**Task brief:** The data must be returned exactly. No line may be left out.

**Task data:**
════

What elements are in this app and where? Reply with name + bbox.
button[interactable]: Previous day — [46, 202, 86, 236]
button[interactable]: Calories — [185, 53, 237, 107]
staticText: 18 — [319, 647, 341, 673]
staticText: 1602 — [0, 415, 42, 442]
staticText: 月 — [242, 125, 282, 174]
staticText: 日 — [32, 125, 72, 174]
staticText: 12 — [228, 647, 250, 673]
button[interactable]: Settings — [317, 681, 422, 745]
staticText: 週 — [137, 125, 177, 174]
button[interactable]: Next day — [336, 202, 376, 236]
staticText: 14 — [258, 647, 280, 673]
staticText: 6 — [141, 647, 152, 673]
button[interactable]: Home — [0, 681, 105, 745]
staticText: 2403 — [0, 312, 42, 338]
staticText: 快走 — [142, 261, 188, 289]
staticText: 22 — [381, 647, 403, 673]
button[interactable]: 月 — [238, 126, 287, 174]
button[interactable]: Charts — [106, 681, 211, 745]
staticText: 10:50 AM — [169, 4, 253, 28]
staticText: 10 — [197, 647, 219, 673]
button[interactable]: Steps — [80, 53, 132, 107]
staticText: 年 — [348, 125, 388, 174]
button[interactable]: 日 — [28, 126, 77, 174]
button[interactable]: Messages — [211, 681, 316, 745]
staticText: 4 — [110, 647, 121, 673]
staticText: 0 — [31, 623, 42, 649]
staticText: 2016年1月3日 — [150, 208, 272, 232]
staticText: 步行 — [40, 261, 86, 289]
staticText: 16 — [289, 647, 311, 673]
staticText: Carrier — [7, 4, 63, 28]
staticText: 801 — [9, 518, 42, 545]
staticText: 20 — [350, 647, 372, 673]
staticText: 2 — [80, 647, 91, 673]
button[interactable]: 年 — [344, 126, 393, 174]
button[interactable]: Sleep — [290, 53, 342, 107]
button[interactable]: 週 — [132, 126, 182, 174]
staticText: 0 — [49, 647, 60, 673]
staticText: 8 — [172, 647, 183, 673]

════

**Output of the task:**
What elements are in this app and where? Reply with name + bbox.
button[interactable]: Previous day — [46, 202, 86, 236]
button[interactable]: Calories — [185, 53, 237, 107]
staticText: 18 — [319, 647, 341, 673]
staticText: 1602 — [0, 415, 42, 442]
staticText: 月 — [242, 125, 282, 174]
staticText: 日 — [32, 125, 72, 174]
staticText: 12 — [228, 647, 250, 673]
button[interactable]: Settings — [317, 681, 422, 745]
staticText: 週 — [137, 125, 177, 174]
button[interactable]: Next day — [336, 202, 376, 236]
staticText: 14 — [258, 647, 280, 673]
staticText: 6 — [141, 647, 152, 673]
button[interactable]: Home — [0, 681, 105, 745]
staticText: 2403 — [0, 312, 42, 338]
staticText: 快走 — [142, 261, 188, 289]
staticText: 22 — [381, 647, 403, 673]
button[interactable]: 月 — [238, 126, 287, 174]
button[interactable]: Charts — [106, 681, 211, 745]
staticText: 10:50 AM — [169, 4, 253, 28]
staticText: 10 — [197, 647, 219, 673]
button[interactable]: Steps — [80, 53, 132, 107]
staticText: 年 — [348, 125, 388, 174]
button[interactable]: 日 — [28, 126, 77, 174]
button[interactable]: Messages — [211, 681, 316, 745]
staticText: 4 — [110, 647, 121, 673]
staticText: 0 — [31, 623, 42, 649]
staticText: 2016年1月3日 — [150, 208, 272, 232]
staticText: 步行 — [40, 261, 86, 289]
staticText: 16 — [289, 647, 311, 673]
staticText: Carrier — [7, 4, 63, 28]
staticText: 801 — [9, 518, 42, 545]
staticText: 20 — [350, 647, 372, 673]
staticText: 2 — [80, 647, 91, 673]
button[interactable]: 年 — [344, 126, 393, 174]
button[interactable]: Sleep — [290, 53, 342, 107]
button[interactable]: 週 — [132, 126, 182, 174]
staticText: 0 — [49, 647, 60, 673]
staticText: 8 — [172, 647, 183, 673]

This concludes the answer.